[Task inputs Boundary: Start]

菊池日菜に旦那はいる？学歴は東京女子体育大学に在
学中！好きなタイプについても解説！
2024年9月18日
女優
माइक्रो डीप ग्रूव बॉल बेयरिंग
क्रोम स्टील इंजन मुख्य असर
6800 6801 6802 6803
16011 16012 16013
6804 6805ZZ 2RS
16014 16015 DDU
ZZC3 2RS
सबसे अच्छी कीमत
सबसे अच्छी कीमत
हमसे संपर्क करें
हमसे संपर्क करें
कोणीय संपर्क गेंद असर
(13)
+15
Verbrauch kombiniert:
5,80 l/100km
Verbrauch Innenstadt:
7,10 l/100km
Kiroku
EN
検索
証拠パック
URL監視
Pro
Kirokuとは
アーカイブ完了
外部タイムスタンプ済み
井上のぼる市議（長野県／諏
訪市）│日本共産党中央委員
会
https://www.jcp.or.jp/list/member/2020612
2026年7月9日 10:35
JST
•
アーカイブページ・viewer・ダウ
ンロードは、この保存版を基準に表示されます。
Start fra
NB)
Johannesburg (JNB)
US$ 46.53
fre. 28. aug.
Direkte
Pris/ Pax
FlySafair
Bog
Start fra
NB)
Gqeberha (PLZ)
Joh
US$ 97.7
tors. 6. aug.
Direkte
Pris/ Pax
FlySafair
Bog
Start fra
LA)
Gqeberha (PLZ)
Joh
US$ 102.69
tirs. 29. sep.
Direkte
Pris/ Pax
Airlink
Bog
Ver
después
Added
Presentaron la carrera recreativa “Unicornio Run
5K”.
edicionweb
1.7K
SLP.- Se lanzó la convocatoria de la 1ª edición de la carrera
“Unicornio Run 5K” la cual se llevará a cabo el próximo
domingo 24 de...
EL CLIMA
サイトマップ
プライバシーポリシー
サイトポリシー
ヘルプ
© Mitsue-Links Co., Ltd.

[Task inputs Boundary: End]

### Exercise details
When you output the entries, keep every line exactly as it appears above.

### Response below
菊池日菜に旦那はいる？学歴は東京女子体育大学に在
学中！好きなタイプについても解説！
2024年9月18日
女優
माइक्रो डीप ग्रूव बॉल बेयरिंग
क्रोम स्टील इंजन मुख्य असर
6800 6801 6802 6803
16011 16012 16013
6804 6805ZZ 2RS
16014 16015 DDU
ZZC3 2RS
सबसे अच्छी कीमत
सबसे अच्छी कीमत
हमसे संपर्क करें
हमसे संपर्क करें
कोणीय संपर्क गेंद असर
(13)
+15
Verbrauch kombiniert:
5,80 l/100km
Verbrauch Innenstadt:
7,10 l/100km
Kiroku
EN
検索
証拠パック
URL監視
Pro
Kirokuとは
アーカイブ完了
外部タイムスタンプ済み
井上のぼる市議（長野県／諏
訪市）│日本共産党中央委員
会
https://www.jcp.or.jp/list/member/2020612
2026年7月9日 10:35
JST
•
アーカイブページ・viewer・ダウ
ンロードは、この保存版を基準に表示されます。
Start fra
NB)
Johannesburg (JNB)
US$ 46.53
fre. 28. aug.
Direkte
Pris/ Pax
FlySafair
Bog
Start fra
NB)
Gqeberha (PLZ)
Joh
US$ 97.7
tors. 6. aug.
Direkte
Pris/ Pax
FlySafair
Bog
Start fra
LA)
Gqeberha (PLZ)
Joh
US$ 102.69
tirs. 29. sep.
Direkte
Pris/ Pax
Airlink
Bog
Ver
después
Added
Presentaron la carrera recreativa “Unicornio Run
5K”.
edicionweb
1.7K
SLP.- Se lanzó la convocatoria de la 1ª edición de la carrera
“Unicornio Run 5K” la cual se llevará a cabo el próximo
domingo 24 de...
EL CLIMA
サイトマップ
プライバシーポリシー
サイトポリシー
ヘルプ
© Mitsue-Links Co., Ltd.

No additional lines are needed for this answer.